Task description: For every line in the records below that holds "BILL", make a copy.
------------------------------------------------------------------------
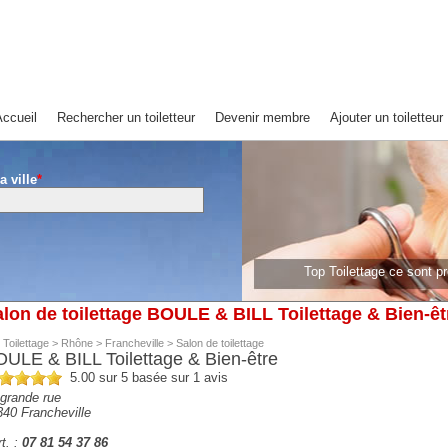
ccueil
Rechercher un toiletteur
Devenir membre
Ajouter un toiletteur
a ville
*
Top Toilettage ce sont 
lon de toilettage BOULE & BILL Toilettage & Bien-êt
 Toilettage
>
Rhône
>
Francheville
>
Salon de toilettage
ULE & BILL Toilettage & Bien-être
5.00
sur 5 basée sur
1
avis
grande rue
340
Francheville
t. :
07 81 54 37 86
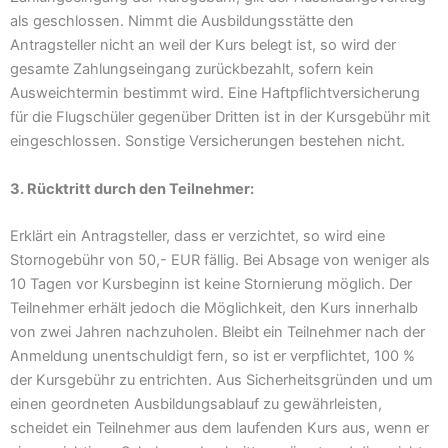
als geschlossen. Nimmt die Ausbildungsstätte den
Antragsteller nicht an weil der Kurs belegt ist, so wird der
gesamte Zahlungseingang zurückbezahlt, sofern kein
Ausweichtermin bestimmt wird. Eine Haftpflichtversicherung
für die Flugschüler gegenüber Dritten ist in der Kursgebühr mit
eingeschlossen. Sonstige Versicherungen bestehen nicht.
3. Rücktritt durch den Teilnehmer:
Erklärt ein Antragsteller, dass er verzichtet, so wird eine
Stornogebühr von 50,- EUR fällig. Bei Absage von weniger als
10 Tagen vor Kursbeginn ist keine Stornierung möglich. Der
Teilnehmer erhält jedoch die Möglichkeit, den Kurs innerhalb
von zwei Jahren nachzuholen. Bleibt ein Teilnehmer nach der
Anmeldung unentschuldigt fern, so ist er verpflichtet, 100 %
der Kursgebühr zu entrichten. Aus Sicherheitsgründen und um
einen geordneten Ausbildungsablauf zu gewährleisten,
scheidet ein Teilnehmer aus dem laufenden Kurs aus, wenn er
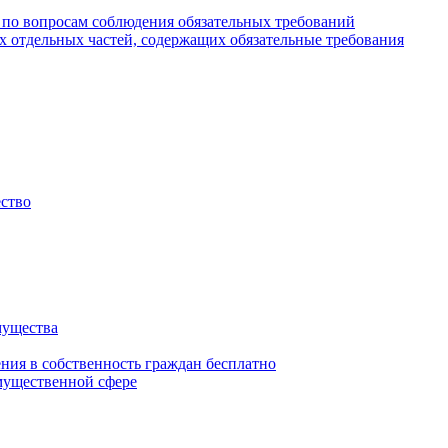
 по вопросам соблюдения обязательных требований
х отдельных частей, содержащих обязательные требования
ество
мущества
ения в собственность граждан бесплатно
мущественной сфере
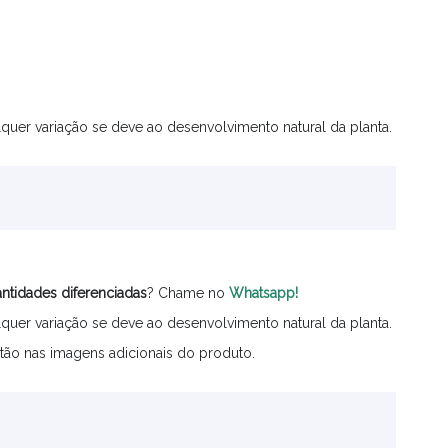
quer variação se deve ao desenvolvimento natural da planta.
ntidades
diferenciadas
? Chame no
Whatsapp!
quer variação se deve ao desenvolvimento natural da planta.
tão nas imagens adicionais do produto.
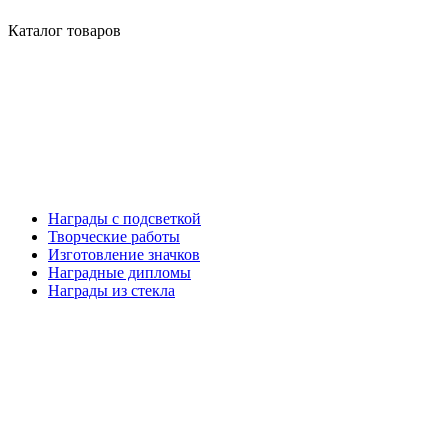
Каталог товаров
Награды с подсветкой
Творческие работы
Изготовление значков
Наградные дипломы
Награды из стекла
------------------------------------------------------------------------
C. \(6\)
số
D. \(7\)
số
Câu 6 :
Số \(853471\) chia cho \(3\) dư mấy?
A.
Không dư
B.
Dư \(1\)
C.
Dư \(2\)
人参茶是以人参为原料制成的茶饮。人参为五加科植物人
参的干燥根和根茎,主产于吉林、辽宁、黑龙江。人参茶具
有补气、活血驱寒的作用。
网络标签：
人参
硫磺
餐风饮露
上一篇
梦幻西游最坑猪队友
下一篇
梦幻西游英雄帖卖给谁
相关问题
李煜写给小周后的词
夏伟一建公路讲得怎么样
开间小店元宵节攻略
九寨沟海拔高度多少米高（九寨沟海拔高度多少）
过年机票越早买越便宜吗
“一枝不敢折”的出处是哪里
------------------------------------------------------------------------
Response area:
lon de toilettage BOULE & BILL Toilettage & Bien-êt
ULE & BILL Toilettage & Bien-être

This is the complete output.